Probability

The Analysis of Data, volume 1

Limit Theorems

8.3. Dominated Convergence Theorem for Random Vectors

We have the following extensions of the Dominated Convergence Theorem (see Chapter F).

Proposition 8.3.1 (Dominated Convergence Theorem for Random Variables). Consider a sequence of RVs $X^{(n)}$ for which $|X^{(n)}|\leq Y$ for some RV $Y$ with $\E|Y| < \infty$. Then \[ X^{(n)}\tooas X \qquad \text{implies} \qquad \E(X^{(n)}) \to \E(X).\]
Proof. We construct a discrete-time random process $\mathcal{X}=(X^{(n)}, n\in\mathbb{N})$ and consider the Dominated Convergence Theorem with $\mu$ being the distribution of the random process $\mathcal{X}$, $f_n=X^{(n)}$, and $f=X$ (see Proposition F.3.9). In this case $\int f_n\,d\mu$ becomes $\E(X^{(n)})$ and $\int f\,d\mu$ becomes $\E(X)$.
Proposition 8.3.1 (Dominated Convergence Theorem for Random Vectors).
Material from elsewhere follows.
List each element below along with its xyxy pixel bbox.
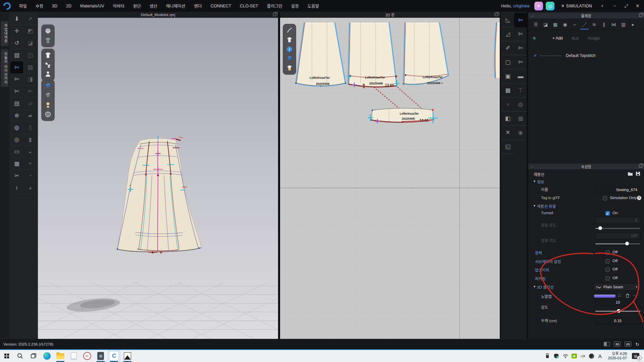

If ${\bb X}^{(n)} \tooas \bb X$ and $\|\bb X\|^r\leq Y$ for some RV $Y$ with $\E Y < \infty$ and some $r>0$, then \[\E(\|{\bb X}^{(n)}-\bb X\|^r)\to 0.\]
Proof. ${\bb X}^{(n)} \tooas \bb X$ and $\|\bb X\|^r\leq Y$ implies $\|\bb X^{(n)}\|\leq Y$ with probability 1, which implies \[ \|{\bb X}^{(n)}-\bb X\|^r \leq (\|{\bb X}^{(n)}\| + \|\bb X\|)^r \leq (Y^{1/r}+Y^{1/r})^r=2^r Y\] with probability 1. The result then follows from applying the dominated convergence theorem for random variables to the sequence of RVs $\|{\bb X}^{(n)}-\bb X\|^r, n\in\mathbb{N}$ (that sequence converges with probability 1 to 0 since ${\bb X}^{(n)}\tooas X$).

The name of the proposition above is motivated by the fact that convergence $\E(\|{\bb X}^{(n)}-\bb X\|^r)\to 0$ is sometimes called convergence in the $r$-mean and denoted ${\bb X}^{(n)}\to^r \bb X$. The dominated convergence theorem for random vectors implies convergence in $r$-mean of the vector ${\bb X}^{(n)}$ to the vector $\bb X$, which is similar to the dominated convergence theorem for random variables for $r=1$.